(Collected data)
┌──

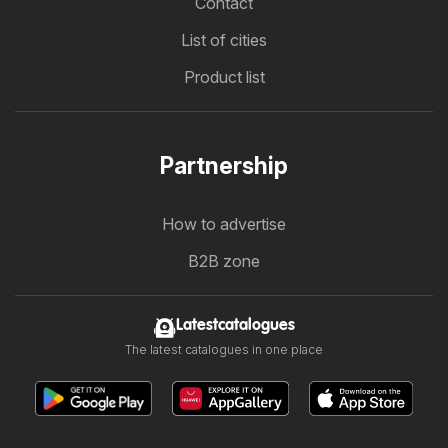
Contact
List of cities
Product list
Partnership
How to advertise
B2B zone
Latestcatalogues
The latest catalogues in one place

└──

Take every entry and repeat it verbatim, minus the pictures.

### THE COMPLETED TASK
Contact
List of cities
Product list
Partnership
How to advertise
B2B zone
Latestcatalogues
The latest catalogues in one place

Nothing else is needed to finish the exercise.